--- SUPPLIED ENTRIES Enclosed Below ---
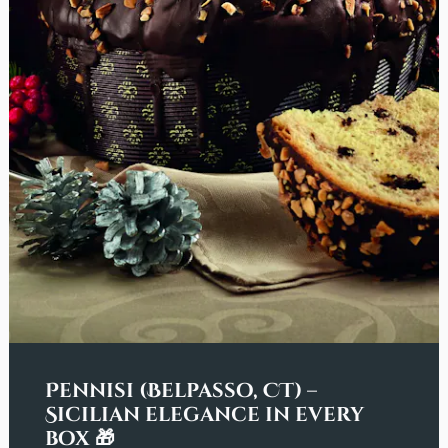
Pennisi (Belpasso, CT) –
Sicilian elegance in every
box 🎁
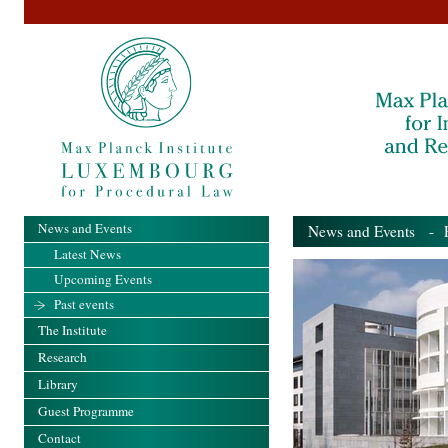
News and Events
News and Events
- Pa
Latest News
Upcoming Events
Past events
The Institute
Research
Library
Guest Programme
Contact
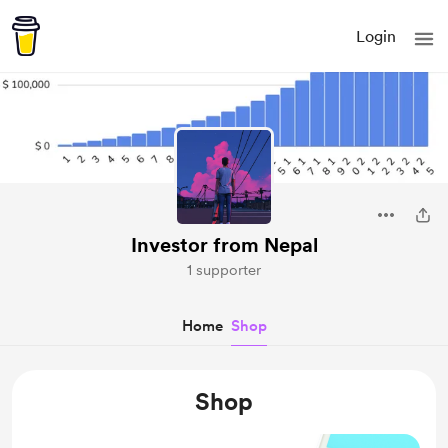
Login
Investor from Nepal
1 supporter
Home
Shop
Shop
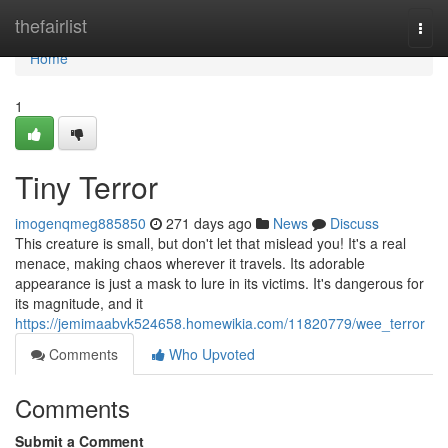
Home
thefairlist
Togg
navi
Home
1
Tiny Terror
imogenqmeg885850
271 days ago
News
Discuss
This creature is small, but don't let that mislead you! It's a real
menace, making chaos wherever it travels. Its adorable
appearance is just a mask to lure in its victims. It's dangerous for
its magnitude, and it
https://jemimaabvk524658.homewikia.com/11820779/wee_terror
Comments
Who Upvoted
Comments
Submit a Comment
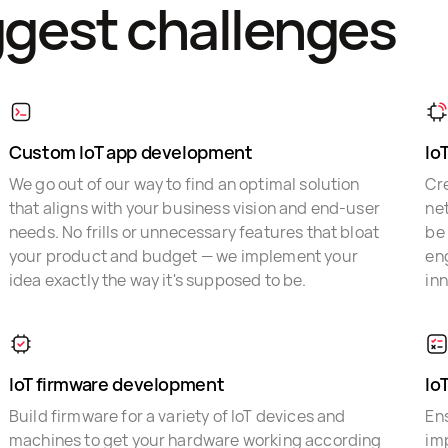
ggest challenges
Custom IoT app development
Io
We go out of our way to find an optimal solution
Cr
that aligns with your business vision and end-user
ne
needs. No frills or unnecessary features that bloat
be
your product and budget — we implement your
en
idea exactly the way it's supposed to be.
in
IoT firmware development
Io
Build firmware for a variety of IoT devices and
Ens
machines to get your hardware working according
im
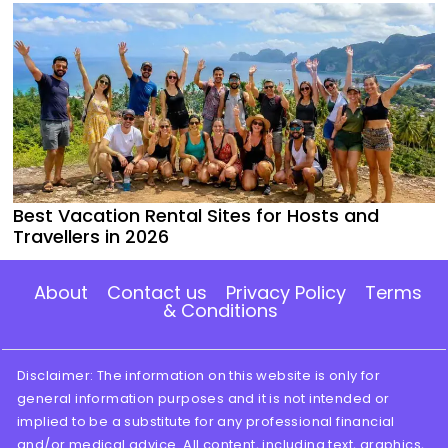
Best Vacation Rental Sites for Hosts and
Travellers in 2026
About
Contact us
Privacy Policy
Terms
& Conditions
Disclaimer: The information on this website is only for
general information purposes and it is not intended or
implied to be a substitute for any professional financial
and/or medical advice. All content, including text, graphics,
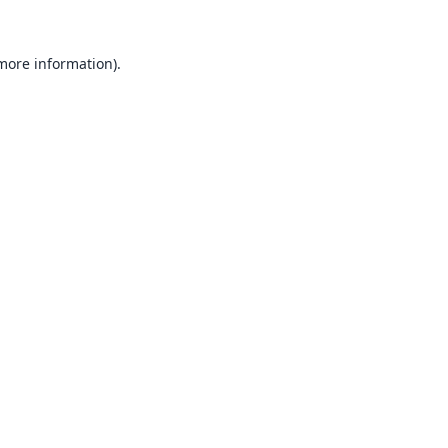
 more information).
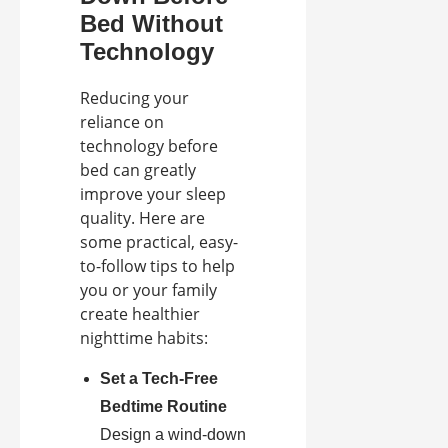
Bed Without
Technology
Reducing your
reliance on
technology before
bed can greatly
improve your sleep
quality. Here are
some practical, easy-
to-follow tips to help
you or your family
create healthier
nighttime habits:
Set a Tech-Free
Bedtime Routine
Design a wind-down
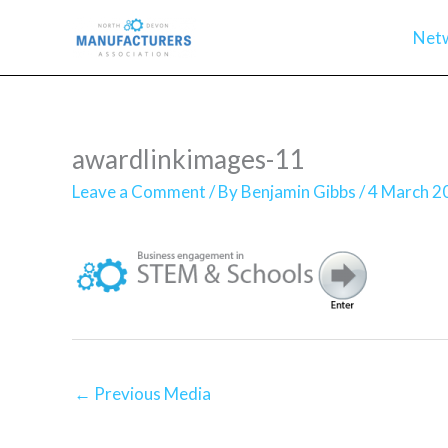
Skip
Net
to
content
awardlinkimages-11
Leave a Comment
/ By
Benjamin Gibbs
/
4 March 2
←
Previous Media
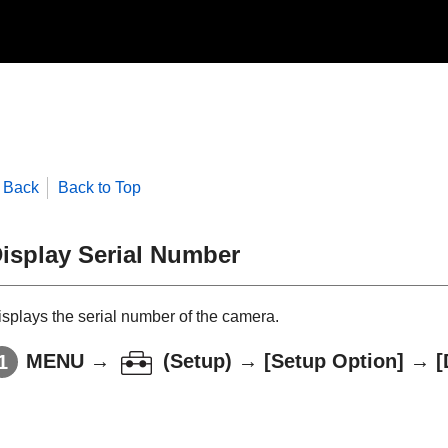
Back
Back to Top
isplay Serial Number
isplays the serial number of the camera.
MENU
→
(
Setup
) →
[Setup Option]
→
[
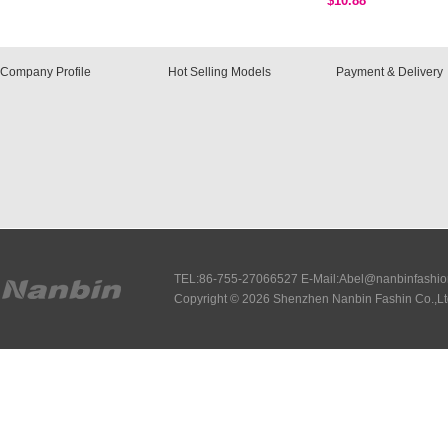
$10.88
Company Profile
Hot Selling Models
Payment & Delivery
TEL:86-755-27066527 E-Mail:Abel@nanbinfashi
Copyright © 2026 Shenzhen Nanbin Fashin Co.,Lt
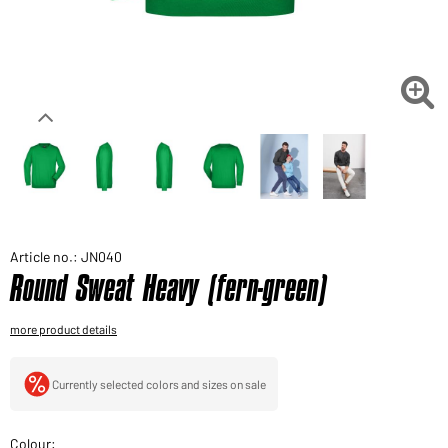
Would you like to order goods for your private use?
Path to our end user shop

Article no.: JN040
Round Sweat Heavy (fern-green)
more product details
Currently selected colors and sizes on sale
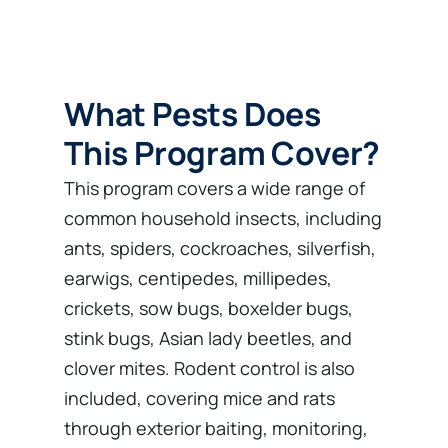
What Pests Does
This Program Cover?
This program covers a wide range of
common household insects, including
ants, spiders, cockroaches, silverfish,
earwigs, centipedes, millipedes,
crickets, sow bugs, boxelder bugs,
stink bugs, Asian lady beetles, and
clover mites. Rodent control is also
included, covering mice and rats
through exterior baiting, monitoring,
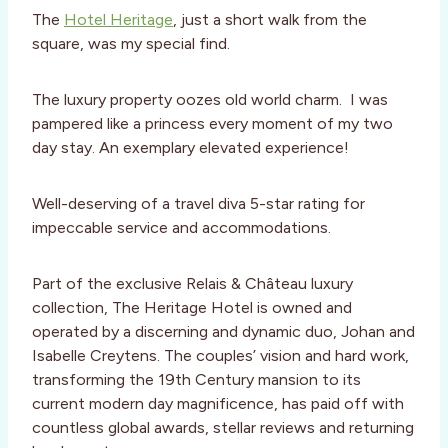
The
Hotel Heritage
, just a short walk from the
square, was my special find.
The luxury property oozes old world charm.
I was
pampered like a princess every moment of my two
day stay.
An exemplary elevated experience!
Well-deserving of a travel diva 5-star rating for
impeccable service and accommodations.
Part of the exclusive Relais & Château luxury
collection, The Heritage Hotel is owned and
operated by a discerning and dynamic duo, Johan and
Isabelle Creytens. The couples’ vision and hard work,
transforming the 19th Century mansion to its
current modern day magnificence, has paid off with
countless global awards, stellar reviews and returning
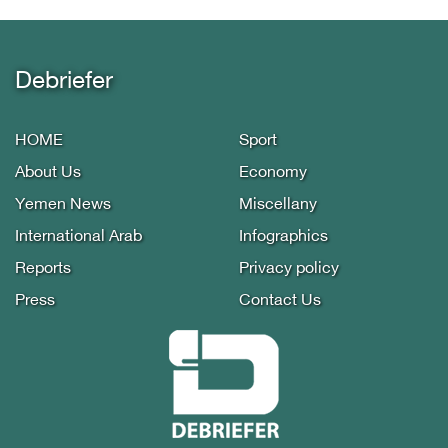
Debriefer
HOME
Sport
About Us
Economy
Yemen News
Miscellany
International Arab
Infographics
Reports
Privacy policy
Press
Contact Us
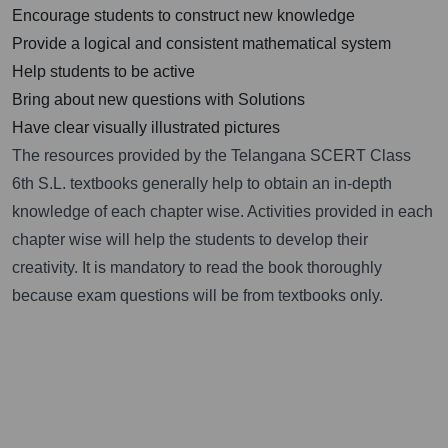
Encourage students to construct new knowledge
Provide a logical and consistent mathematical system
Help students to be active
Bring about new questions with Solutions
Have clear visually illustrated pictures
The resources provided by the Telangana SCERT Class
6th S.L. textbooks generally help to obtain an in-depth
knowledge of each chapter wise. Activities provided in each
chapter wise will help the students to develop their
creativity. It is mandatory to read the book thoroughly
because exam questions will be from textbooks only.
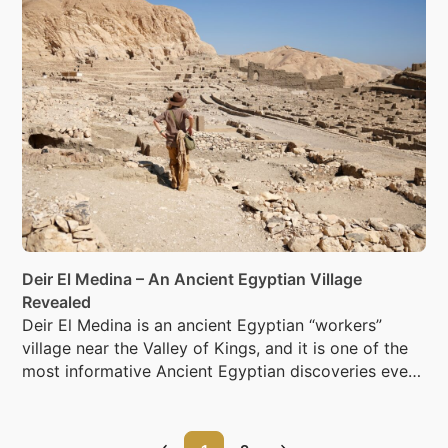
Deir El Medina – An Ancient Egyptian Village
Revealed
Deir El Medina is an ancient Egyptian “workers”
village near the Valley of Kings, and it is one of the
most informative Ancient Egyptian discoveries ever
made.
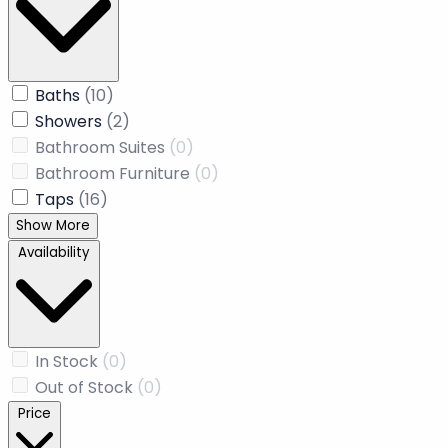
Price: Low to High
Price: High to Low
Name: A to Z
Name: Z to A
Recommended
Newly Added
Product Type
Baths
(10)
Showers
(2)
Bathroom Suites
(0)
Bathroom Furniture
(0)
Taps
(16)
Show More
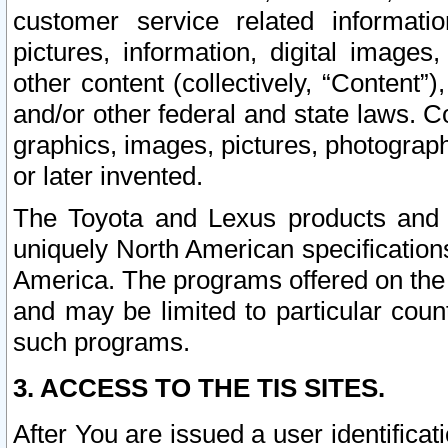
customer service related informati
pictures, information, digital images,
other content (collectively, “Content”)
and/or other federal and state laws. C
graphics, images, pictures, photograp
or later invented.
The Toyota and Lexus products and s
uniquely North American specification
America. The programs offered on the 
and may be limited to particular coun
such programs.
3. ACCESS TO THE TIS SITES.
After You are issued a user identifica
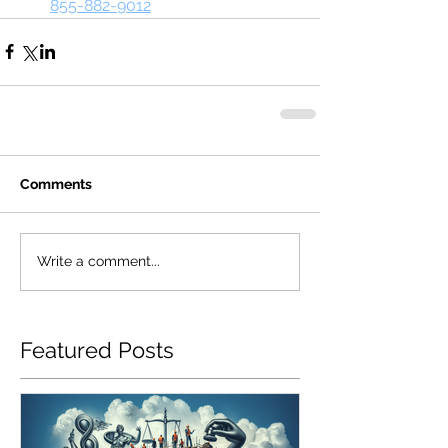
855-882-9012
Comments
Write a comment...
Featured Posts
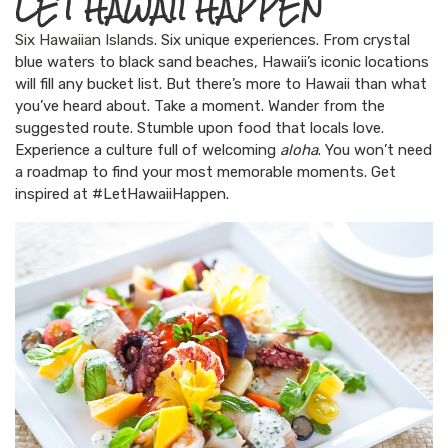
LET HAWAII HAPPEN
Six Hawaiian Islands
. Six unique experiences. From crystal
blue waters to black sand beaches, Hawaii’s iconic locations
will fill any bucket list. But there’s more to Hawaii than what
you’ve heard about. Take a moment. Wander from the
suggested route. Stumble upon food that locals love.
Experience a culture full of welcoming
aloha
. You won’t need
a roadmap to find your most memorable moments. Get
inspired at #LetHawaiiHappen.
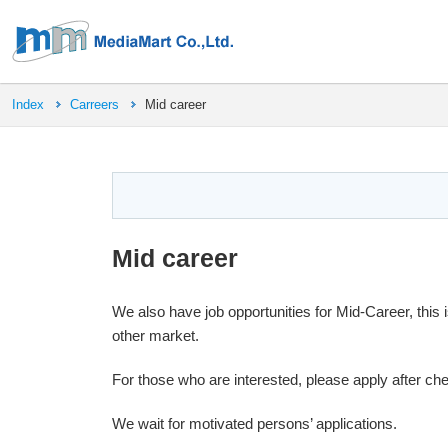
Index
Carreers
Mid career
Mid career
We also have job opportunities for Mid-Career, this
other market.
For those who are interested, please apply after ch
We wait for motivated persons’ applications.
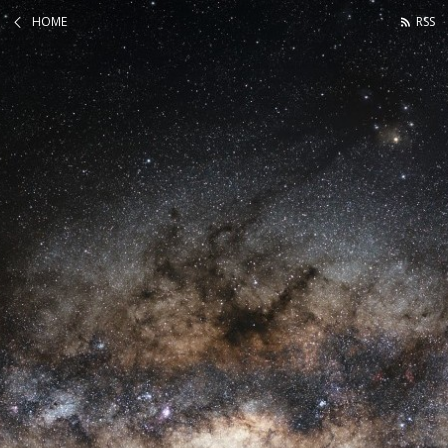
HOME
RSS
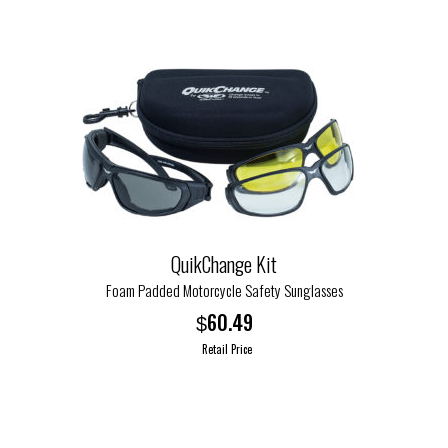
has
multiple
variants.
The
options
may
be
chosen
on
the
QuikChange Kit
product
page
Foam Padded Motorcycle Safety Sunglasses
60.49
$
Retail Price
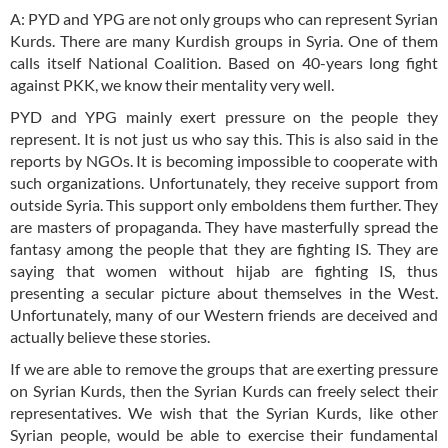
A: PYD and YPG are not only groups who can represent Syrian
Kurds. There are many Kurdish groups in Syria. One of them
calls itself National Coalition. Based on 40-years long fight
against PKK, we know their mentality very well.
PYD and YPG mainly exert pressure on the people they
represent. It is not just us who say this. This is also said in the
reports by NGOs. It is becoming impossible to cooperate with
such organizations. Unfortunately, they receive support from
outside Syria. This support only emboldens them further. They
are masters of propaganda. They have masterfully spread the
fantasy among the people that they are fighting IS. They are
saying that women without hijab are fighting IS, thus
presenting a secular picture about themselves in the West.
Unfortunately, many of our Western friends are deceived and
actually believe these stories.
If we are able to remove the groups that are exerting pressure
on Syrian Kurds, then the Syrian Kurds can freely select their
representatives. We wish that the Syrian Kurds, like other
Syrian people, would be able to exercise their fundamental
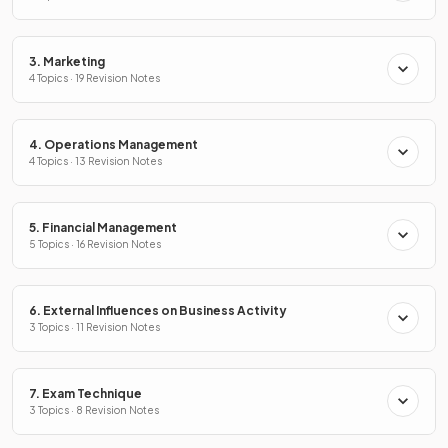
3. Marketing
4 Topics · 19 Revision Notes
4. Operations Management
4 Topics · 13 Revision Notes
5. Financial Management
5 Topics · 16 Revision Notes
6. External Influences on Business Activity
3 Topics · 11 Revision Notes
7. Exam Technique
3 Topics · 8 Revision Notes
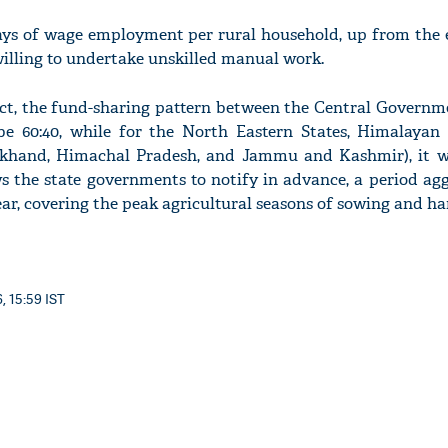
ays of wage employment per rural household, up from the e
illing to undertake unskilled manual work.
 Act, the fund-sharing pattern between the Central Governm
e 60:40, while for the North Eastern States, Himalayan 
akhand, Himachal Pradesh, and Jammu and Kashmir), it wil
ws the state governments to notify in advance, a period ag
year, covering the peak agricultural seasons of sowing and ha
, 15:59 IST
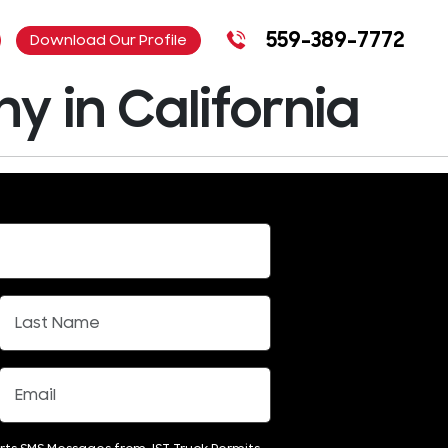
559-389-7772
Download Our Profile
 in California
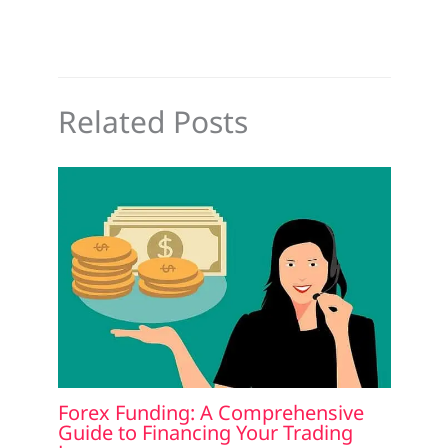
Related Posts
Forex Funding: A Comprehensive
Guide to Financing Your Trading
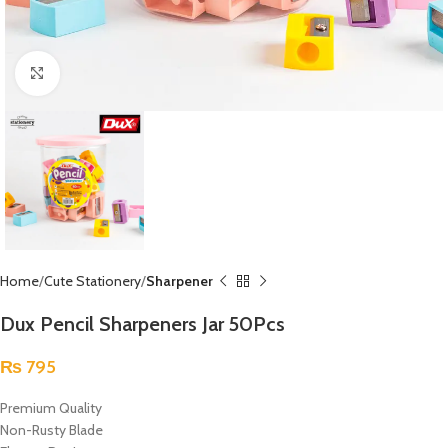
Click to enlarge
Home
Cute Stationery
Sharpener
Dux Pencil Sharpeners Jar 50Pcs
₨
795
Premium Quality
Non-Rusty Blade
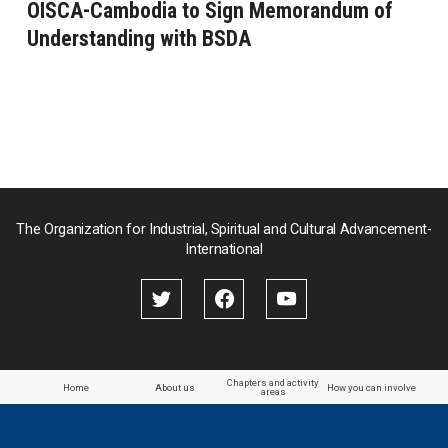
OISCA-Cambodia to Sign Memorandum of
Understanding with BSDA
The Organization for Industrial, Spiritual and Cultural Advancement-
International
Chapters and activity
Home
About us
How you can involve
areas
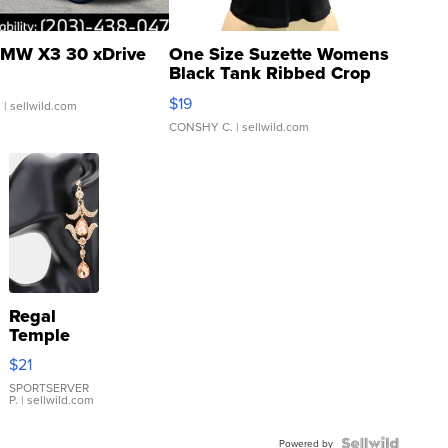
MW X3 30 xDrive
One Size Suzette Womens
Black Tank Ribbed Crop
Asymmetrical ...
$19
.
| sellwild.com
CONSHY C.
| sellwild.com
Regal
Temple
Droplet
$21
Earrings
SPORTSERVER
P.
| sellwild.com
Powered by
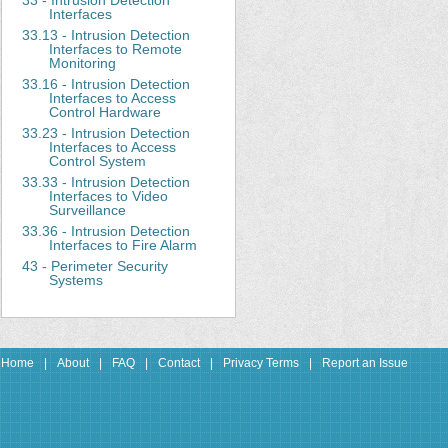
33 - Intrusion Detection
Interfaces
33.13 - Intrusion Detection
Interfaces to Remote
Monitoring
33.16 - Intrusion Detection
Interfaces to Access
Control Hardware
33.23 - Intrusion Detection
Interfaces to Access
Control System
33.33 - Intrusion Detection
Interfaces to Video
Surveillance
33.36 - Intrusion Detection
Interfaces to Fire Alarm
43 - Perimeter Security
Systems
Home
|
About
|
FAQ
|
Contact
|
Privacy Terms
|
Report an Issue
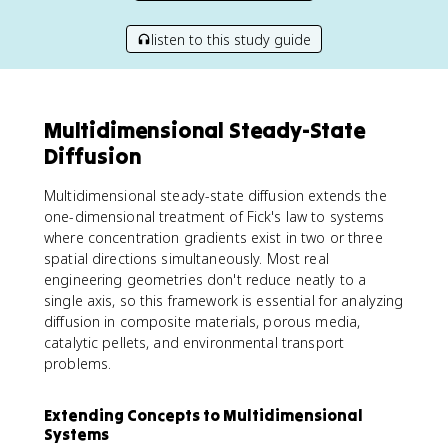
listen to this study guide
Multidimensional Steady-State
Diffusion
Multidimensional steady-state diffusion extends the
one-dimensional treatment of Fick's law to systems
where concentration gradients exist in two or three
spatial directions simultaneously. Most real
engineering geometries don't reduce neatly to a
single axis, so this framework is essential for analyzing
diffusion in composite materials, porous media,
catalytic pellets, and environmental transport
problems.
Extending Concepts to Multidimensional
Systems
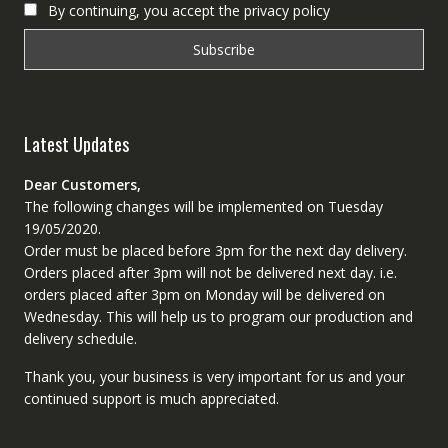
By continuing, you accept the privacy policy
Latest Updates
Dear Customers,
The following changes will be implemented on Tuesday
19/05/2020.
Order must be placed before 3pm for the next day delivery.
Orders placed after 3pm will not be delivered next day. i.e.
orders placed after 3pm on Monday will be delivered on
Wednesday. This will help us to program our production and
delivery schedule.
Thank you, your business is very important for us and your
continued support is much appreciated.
--- End of Enclosed SUPPLIED ENTRIES ---
■ **EXERCISE REQUIREMENTS**
Each line above that contains "find" must be copied out.

■ **TASK SOLUTION**
We go out of our way to find an optimal solution
square, was my special find.
a roadmap to find your most memorable moments. Get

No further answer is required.